3/17/2020

EN ESTOS DÍAS TAN RAROS

"Es mucho mejor tomarse las cosas como vienen, junto con paciencia y ecuanimidad" C. Jung



En estos días no se nos está permitido saludarnos. En estos tiempos no podemos chocarnos la mano con vehemencia, congraciarnos dándonos una cercana palmada en la espalda, darnos sendos besos en cada mejilla -o tres, según la cultura-, ese largo abrazo que muestra satisfacción por el reencuentro, los largos y cálidos besos en la boca, los de "tornillo", el rápido beso de confianza, el ritual choque de manos tan ligero que apenas significa nada pero dice tanto, ni tus susurros en mi oído...

Ya es una evidencia que en estos días tan raros, el tan necesario contacto humano, el roce comunicativo generador de endorfinas para el ser humano (el estudio de la proxémica), el ritual que realizamos al saludarnos, es una prohibición a la que irremediablemente nos hemos acostumbrado. Su buena praxis -mantenernos a una distancia mínima de dos metros- es un urgente bien común y es una esperanza de futuro, esperanza de portento, que diría G. Diego. Y qué bien lo hemos asumido ya todos. Sin tocarnos físicamente...

Es por ello pues que nunca en nuestra historia reciente el poder de la palabra -tanto oral como escrita- cobra una significación tan poderosa, sustitutiva, repetimos, en estos días tan raros. Ella nos salva y con ella hemos de salvar también a nuestros seres queridos. De manera inevitable me vienen a la memoria los bellos versos de Blas de Otero sobre la palabra, fruto de un contexto que nada tiene evidentemente que ver con el actual, el contexto de postguerra en la España de la década de los cuarenta: "me queda la palabra". Es pues este verso el que de manera significativa fluye y emerge de mi inconsciente con el fin de asirme a él para que me guíe y sirva de referente y también para compartir con todos vosotros...

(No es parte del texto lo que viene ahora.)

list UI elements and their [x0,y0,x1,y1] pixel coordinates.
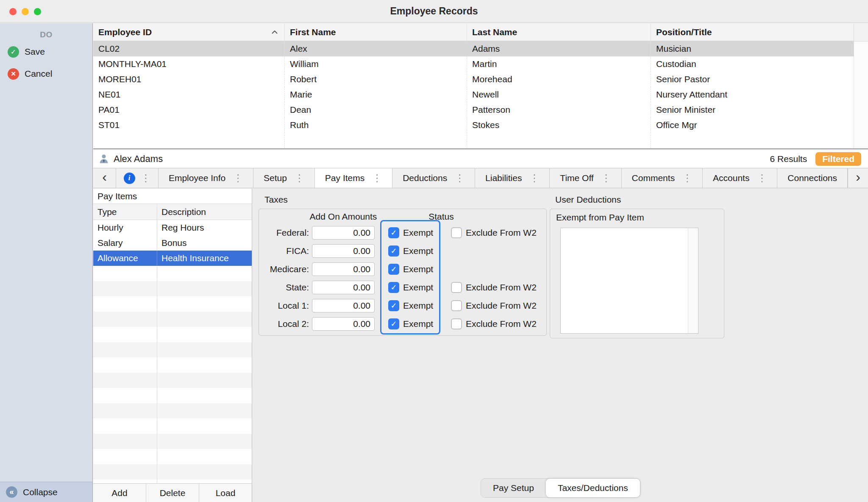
last-name-cell: Adams [467,41,651,56]
tab-comments[interactable]: Comments ⋮ [622,168,703,188]
local-2-exempt-checkbox[interactable] [388,318,399,329]
tab-accounts[interactable]: Accounts ⋮ [703,168,777,188]
tabs-scroll-left-button[interactable]: ‹ [93,168,116,188]
titlebar: Employee Records [0,0,868,23]
column-header-last-name[interactable]: Last Name [467,23,651,41]
medicare-addon-input[interactable] [312,262,375,276]
local-2-addon-input[interactable] [312,317,375,331]
last-name-cell: Martin [467,56,651,72]
first-name-cell: Dean [285,102,467,117]
tab-menu-icon[interactable]: ⋮ [372,173,382,183]
fica-label: FICA: [259,246,309,256]
tab-menu-icon[interactable]: ⋮ [529,173,539,183]
employee-table-scrollbar[interactable] [854,23,868,148]
tab-menu-icon[interactable]: ⋮ [682,173,692,183]
exempt-from-pay-item-listbox[interactable] [560,228,698,334]
cancel-button[interactable]: × Cancel [0,64,92,84]
position-cell: Senior Minister [651,102,854,117]
employee-row[interactable]: MONTHLY-MA01 William Martin Custodian [93,56,868,72]
filtered-badge[interactable]: Filtered [815,152,861,166]
minimize-window-button[interactable] [22,8,29,15]
tab-liabilities[interactable]: Liabilities ⋮ [475,168,550,188]
subtab-pay-setup[interactable]: Pay Setup [481,479,546,497]
load-pay-item-button[interactable]: Load [199,484,252,502]
federal-addon-input[interactable] [312,226,375,240]
employee-row[interactable]: NE01 Marie Newell Nursery Attendant [93,87,868,102]
fica-addon-input[interactable] [312,244,375,258]
tab-pay-items[interactable]: Pay Items ⋮ [315,168,392,188]
tax-row-medicare: Medicare: Exempt [259,260,546,278]
first-name-cell: Marie [285,87,467,102]
pay-item-row[interactable]: Hourly Reg Hours [93,220,252,235]
employee-row[interactable]: ST01 Ruth Stokes Office Mgr [93,117,868,133]
tab-info[interactable]: i ⋮ [116,168,159,188]
column-header-description[interactable]: Description [157,204,252,220]
listbox-scrollbar[interactable] [688,228,698,333]
local-1-exclude-w2-checkbox[interactable] [451,300,462,311]
empty-cell [93,133,285,148]
sidebar: DO ✓ Save × Cancel « Collapse [0,23,93,502]
last-name-cell: Stokes [467,117,651,133]
exempt-label: Exempt [403,264,433,274]
tab-menu-icon[interactable]: ⋮ [455,173,465,183]
add-pay-item-button[interactable]: Add [93,484,146,502]
federal-exempt-checkbox[interactable] [388,227,399,238]
position-title-header-label: Position/Title [656,27,712,37]
tab-label: Liabilities [485,173,522,183]
tab-label: Comments [632,173,675,183]
employee-row[interactable]: CL02 Alex Adams Musician [93,41,868,56]
save-button[interactable]: ✓ Save [0,42,92,61]
employee-id-cell: NE01 [93,87,285,102]
tab-time-off[interactable]: Time Off ⋮ [550,168,621,188]
collapse-chevrons-icon: « [6,486,17,498]
taxes-group-box: Add On Amounts Status Federal: Exempt Ex [259,209,547,336]
window-title: Employee Records [0,6,868,17]
local-1-label: Local 1: [259,301,309,311]
medicare-exempt-checkbox[interactable] [388,264,399,275]
local-2-exclude-w2-checkbox[interactable] [451,318,462,329]
close-window-button[interactable] [9,8,17,15]
pay-item-description-cell: Reg Hours [157,220,252,235]
pay-item-description-cell: Bonus [157,235,252,251]
last-name-cell: Morehead [467,72,651,87]
tab-menu-icon[interactable]: ⋮ [295,173,304,183]
zoom-window-button[interactable] [34,8,41,15]
column-header-position-title[interactable]: Position/Title [651,23,854,41]
tab-menu-icon[interactable]: ⋮ [141,173,151,183]
state-exempt-checkbox[interactable] [388,282,399,293]
pay-item-row[interactable]: Salary Bonus [93,235,252,251]
tab-menu-icon[interactable]: ⋮ [757,173,767,183]
pay-item-type-cell: Hourly [93,220,157,235]
employee-row[interactable]: PA01 Dean Patterson Senior Minister [93,102,868,117]
exempt-label: Exempt [403,282,433,293]
tab-employee-info[interactable]: Employee Info ⋮ [159,168,253,188]
cancel-x-icon: × [8,68,19,80]
tabs-scroll-right-button[interactable]: › [848,168,868,188]
pay-items-column-headers: Type Description [93,204,252,220]
exclude-w2-label: Exclude From W2 [466,301,537,311]
column-header-type[interactable]: Type [93,204,157,220]
tab-menu-icon[interactable]: ⋮ [233,173,243,183]
person-icon [98,153,109,165]
local-1-exempt-checkbox[interactable] [388,300,399,311]
local-1-addon-input[interactable] [312,299,375,312]
delete-pay-item-button[interactable]: Delete [146,484,199,502]
tab-deductions[interactable]: Deductions ⋮ [392,168,475,188]
tab-setup[interactable]: Setup ⋮ [253,168,315,188]
tab-label: Accounts [713,173,749,183]
employee-row[interactable]: MOREH01 Robert Morehead Senior Pastor [93,72,868,87]
state-addon-input[interactable] [312,281,375,294]
collapse-button[interactable]: « Collapse [0,482,92,502]
tab-connections[interactable]: Connections [777,168,848,188]
subtab-taxes-deductions[interactable]: Taxes/Deductions [546,479,640,497]
column-header-first-name[interactable]: First Name [285,23,467,41]
federal-exclude-w2-checkbox[interactable] [451,227,462,238]
state-exclude-w2-checkbox[interactable] [451,282,462,293]
column-header-employee-id[interactable]: Employee ID [93,23,285,41]
add-on-amounts-header: Add On Amounts [290,212,396,222]
pay-item-row[interactable]: Allowance Health Insurance [93,251,252,266]
tab-label: Employee Info [169,173,225,183]
fica-exempt-checkbox[interactable] [388,245,399,257]
state-label: State: [259,282,309,293]
tab-menu-icon[interactable]: ⋮ [601,173,611,183]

Quiero creer que es ella, la palabra, la que en estos días está teniendo ya un poder más poderoso si cabe. Las palabras ahora se convierten también en todos esos besos que no damos, en todos esos saludos tan inherentes y necesarios a nuestra condición humana que se evaden en el aire sin ser dados, en abrazos, en choques de mano, en una fórmula totalizadora capaz de envolvernos en satisfacción y convencimiento para establecer y proseguir con unas rutinas muy recientes a las que tan poco estamos acostumbrados -el confinamiento- pero que son el instrumento y medio para seguir y para retomar pronto nuestro modus vivendi habitual. Ellas se convierten en bálsamos.

Ya que no puedes abrazar, ni besar, ni tocar, ni realizar tus tan habituales y queridas rutinas, pues no dejes por favor de hablar, llamar, escribir, telefonear, cantar, chatear, wasapearme, expresarte, decir, hacer tic tocs, enviar, comentar... ya que en estos momentos son poderosas, aliadas y sustitutas, sí, las palabras...

Un beso a todos, que estáis ahí, repletos de palabras!!!